If the LatticeIterator classes do not access the data the way you want you can use the getSlice and putSlice member functions. These functions do not set up the cache for you and improved performance may be obtained by tweaking the cache using the setCacheSizeFromPath member frunction.
More Details
In order to utilise PagedArrays fully and understand many of the member
functions and data access methods in this class, you need to be familiar
with some of the concepts involved in the implementation of PagedArrays.

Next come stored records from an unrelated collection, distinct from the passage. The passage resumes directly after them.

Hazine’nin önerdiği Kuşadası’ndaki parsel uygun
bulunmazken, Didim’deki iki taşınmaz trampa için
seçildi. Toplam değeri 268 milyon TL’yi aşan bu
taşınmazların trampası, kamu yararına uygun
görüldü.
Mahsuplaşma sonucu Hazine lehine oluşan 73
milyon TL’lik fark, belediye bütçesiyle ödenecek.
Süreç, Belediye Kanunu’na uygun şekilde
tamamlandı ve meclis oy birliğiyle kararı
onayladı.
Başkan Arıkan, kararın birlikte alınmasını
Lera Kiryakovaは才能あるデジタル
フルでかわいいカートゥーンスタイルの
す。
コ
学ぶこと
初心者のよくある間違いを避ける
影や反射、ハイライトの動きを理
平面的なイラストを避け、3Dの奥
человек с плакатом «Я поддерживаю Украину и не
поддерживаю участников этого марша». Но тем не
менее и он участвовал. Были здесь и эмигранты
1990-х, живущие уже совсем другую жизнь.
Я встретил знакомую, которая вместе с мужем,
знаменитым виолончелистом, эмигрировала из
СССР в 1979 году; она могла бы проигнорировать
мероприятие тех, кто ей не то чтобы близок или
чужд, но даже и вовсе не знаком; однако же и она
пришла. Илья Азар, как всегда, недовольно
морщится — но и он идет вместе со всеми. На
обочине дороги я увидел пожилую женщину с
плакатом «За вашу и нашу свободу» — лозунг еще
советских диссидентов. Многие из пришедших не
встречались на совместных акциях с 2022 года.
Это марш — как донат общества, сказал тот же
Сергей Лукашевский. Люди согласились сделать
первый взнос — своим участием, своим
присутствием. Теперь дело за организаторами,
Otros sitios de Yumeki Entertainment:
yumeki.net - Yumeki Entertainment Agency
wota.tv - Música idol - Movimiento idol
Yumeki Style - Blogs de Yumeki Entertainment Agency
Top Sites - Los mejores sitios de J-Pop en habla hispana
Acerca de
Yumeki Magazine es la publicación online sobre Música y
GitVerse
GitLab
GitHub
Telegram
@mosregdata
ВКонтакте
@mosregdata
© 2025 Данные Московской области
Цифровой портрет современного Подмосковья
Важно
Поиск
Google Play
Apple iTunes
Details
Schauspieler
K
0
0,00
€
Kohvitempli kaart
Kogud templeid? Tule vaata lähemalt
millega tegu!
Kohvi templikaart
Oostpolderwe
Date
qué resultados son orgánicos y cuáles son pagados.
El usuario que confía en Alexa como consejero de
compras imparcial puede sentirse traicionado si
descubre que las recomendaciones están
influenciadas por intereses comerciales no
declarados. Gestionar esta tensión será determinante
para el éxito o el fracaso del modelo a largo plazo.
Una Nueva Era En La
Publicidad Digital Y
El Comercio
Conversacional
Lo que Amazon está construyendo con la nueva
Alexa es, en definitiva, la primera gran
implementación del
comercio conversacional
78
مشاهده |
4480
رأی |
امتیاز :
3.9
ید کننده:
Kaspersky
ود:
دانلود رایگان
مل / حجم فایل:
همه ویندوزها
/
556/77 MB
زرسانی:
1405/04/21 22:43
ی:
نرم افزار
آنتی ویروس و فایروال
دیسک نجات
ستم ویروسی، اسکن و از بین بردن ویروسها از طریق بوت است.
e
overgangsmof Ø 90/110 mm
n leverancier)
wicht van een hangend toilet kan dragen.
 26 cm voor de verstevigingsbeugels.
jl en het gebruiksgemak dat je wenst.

Each PagedArray is stored in one cell of a Table as an indirect Array (see the documentation for the Tables module for more information). This means that multiple PagedArrays can be stored in one Table. To specify which PagedArray you are referring to in a given Table you need to specify the cell using its column name and row number during construction. If a cell is not specified the default column name (as given by the defaultColumnName function) and row number (as given by the defaultRowNumber function) are used. This ability to store multiple PagedArrays's is used in the PagedImage class where the image is stored in one cell and a mask is optionally stored in a another column in the same row.
There are currently a number of limitations when storing multiple PagedArrays in the same Table.
Each PagedArray is stored on disk using the tiled cell storage manager
(TiledCellStMan). This stores the
data in tiles which are regular subsections of the PagedArray. For
example a PagedArray of shape [1024,1024,4,128] may have a tile shape of
[32,16,4,16]. The data in each tile is stored as a unit on the disk. This
means that there is no preferred axis when accessing multi-dimensional
data.
The tile shape can be specified when constructing a new PagedArray but
not when reading an old one as it is intrinsic to the way the data is
stored on disk. It is NOT recommended that you specify the tile shape
unless you can control the lifetime of the PagedArray (this includes the
time it spends on disk), or can guarantee the access pattern. For example
if you know that a PagedArray of shape [512,512,4,32] will always be
sliced plane by plane you may prefer to specify a tile shape of
[512,64,1,1] rather than the default of [32,16,4,16].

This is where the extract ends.